*Exercise materials*:
[Start of section]

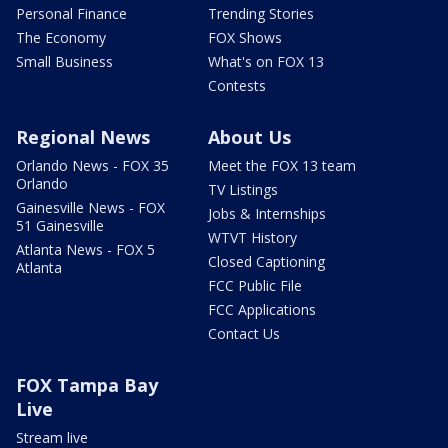
Personal Finance
Trending Stories
The Economy
FOX Shows
Small Business
What's on FOX 13
Contests
Regional News
About Us
Orlando News - FOX 35
Meet the FOX 13 team
Orlando
TV Listings
Gainesville News - FOX
Jobs & Internships
51 Gainesville
WTVT History
Atlanta News - FOX 5
Closed Captioning
Atlanta
FCC Public File
FCC Applications
Contact Us
FOX Tampa Bay
Live
Stream live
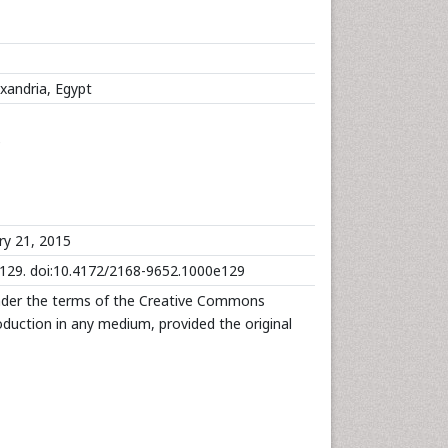
exandria, Egypt
e
ry 21, 2015
:e129. doi:10.4172/2168-9652.1000e129
under the terms of the Creative Commons
roduction in any medium, provided the original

[End of section]

*Aim of the task*: Determine which lines above include the word "Gainesville", and report those lines in full.

*Output of the exercise*:
Gainesville News - FOX
51 Gainesville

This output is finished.